> [Exercise requirements] Please output the lines from the one with "установлению рабочих контактов. Всё это" through the end of the data exactly as written, omitting all pictures.

*** Records supplied ***

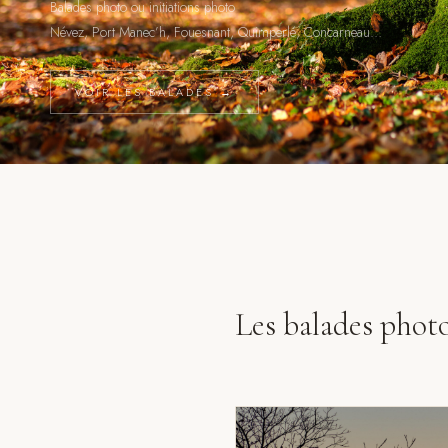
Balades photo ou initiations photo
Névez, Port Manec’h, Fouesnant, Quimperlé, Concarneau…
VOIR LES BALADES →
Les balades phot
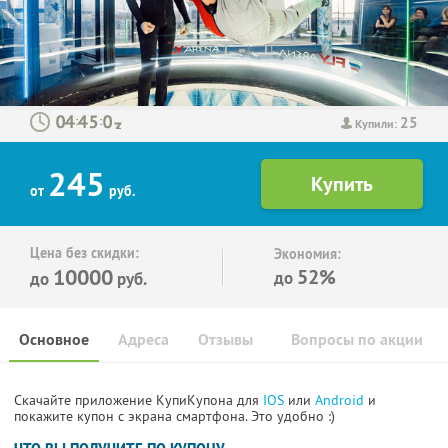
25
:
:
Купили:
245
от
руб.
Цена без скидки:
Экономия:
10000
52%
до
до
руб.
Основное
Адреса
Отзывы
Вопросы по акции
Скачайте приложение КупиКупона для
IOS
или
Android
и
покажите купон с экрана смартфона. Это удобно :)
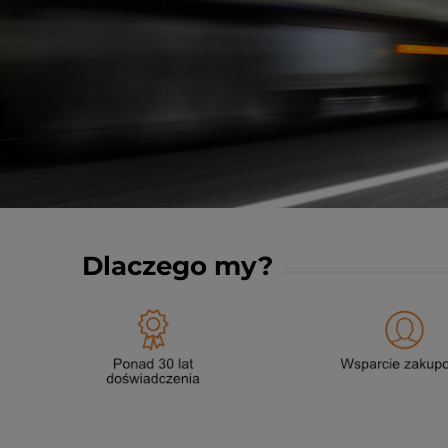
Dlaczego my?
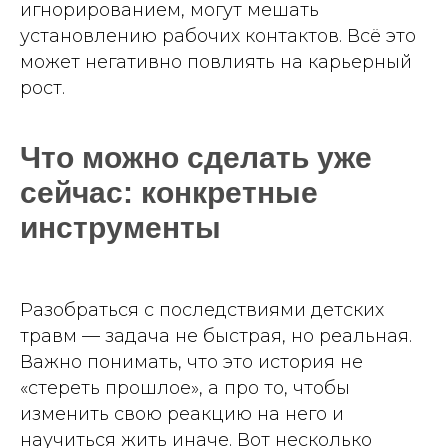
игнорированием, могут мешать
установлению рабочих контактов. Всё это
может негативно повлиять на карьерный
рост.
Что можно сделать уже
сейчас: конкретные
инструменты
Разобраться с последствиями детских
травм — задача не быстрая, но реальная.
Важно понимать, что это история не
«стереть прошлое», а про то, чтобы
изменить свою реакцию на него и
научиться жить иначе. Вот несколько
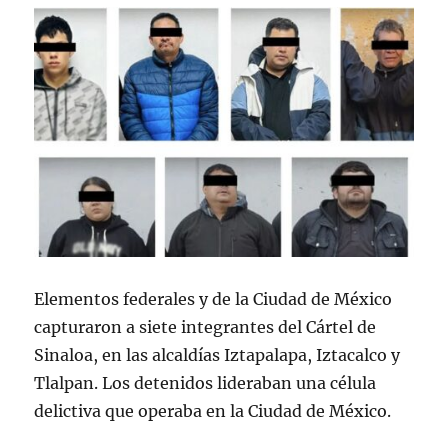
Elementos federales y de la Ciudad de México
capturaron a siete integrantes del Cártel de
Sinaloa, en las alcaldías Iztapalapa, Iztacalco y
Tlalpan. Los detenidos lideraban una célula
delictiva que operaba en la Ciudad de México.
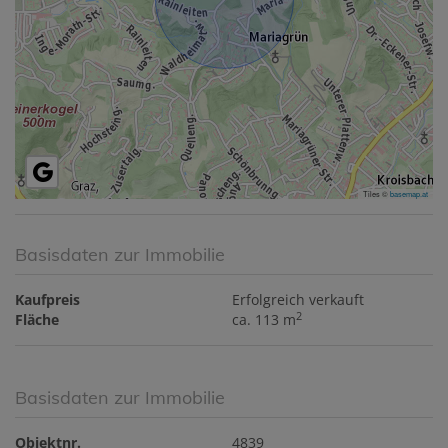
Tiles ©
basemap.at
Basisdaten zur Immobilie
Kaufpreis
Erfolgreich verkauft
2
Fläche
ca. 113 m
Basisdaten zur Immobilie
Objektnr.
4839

*** End of Records supplied ***

> [Your solution]
установлению рабочих контактов. Всё это
может негативно повлиять на карьерный
рост.
Что можно сделать уже
сейчас: конкретные
инструменты
Разобраться с последствиями детских
травм — задача не быстрая, но реальная.
Важно понимать, что это история не
«стереть прошлое», а про то, чтобы
изменить свою реакцию на него и
научиться жить иначе. Вот несколько
Elementos federales y de la Ciudad de México
capturaron a siete integrantes del Cártel de
Sinaloa, en las alcaldías Iztapalapa, Iztacalco y
Tlalpan. Los detenidos lideraban una célula
delictiva que operaba en la Ciudad de México.
Tiles ©
basemap.at
Basisdaten zur Immobilie
Kaufpreis
Erfolgreich verkauft
2
Fläche
ca. 113 m
Basisdaten zur Immobilie
Objektnr.
4839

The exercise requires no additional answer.